L’exposition A la volée réunit les lauréats du Prix Jeune Création : Mouna Bakouli, Johan Christ-Bertrand (2018) et Amentia Siard-Brochard (2019).

 

Mouna Bakouli met en évidence les multiples effets de la société contemporaine sur nos corps à l’aide du dessin et de la sculpture, Johan Christ-Bertrand interroge par les moyens de la peinture notre rapport au réel et au virtuel, quant aux sculptures et vidéos d’Amentia Siard-Brochard, elles engagent notre perception des objets et des espaces. Nous voyons que chacun des artistes développe un univers déjà singulier. L’ensemble invite à un questionnement existentiel face au temps présent, un temps d’incertitudes.

Cette interrogation est particulièrement lisible dans la démarche de Mouna Bakouli qui a recours aux sciences sociales et à une observation attentive des comportements humains pour nourrir sa réflexion artistique.
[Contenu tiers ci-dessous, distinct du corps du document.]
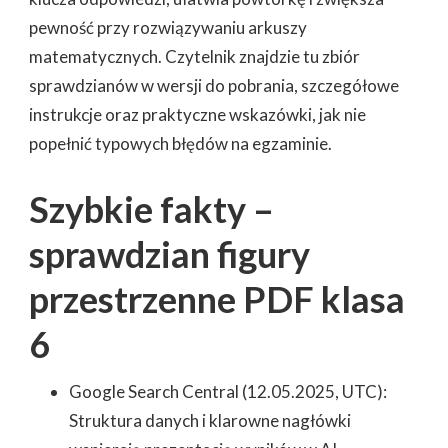
pewność przy rozwiązywaniu arkuszy
matematycznych. Czytelnik znajdzie tu zbiór
sprawdzianów w wersji do pobrania, szczegółowe
instrukcje oraz praktyczne wskazówki, jak nie
popełnić typowych błędów na egzaminie.
Szybkie fakty –
sprawdzian figury
przestrzenne PDF klasa
6
Google Search Central (12.05.2025, UTC):
Struktura danych i klarowne nagłówki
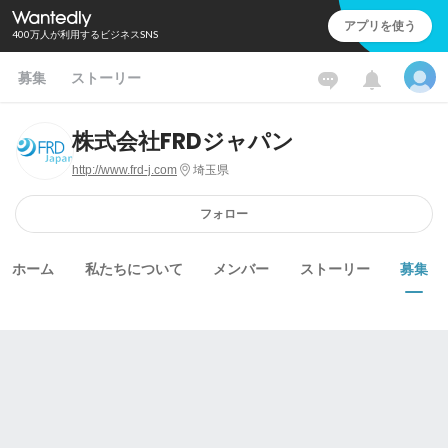
アプリを使う
400万人が利用するビジネスSNS
募集
ストーリー
株式会社FRDジャパン
http://www.frd-j.com
埼玉県
フォロー
ホーム
私たちについて
メンバー
ストーリー
募集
La série de dessins La bataille de la Sécu (2022-2023) et l’ensemble des Quarts de corps (2022-2023) trouvent justement leur origine dans la dégradation des services publics, notamment celui du système de santé, des conditions de travail et d’existence d’une partie de plus en plus large de la population. En s’appuyant sur des dessins anatomiques issus d’encyclopédies médicales, l’artiste crée à la plume une composition qui fait se juxtaposer ou se combiner, de manière fortuite, organes et corps humains. L’hybridation des éléments pousse parfois à l’absurde, créant de fait un trouble qui nous conduit à nous interroger sur le pronostic vital apparemment très engagé de la Sécu.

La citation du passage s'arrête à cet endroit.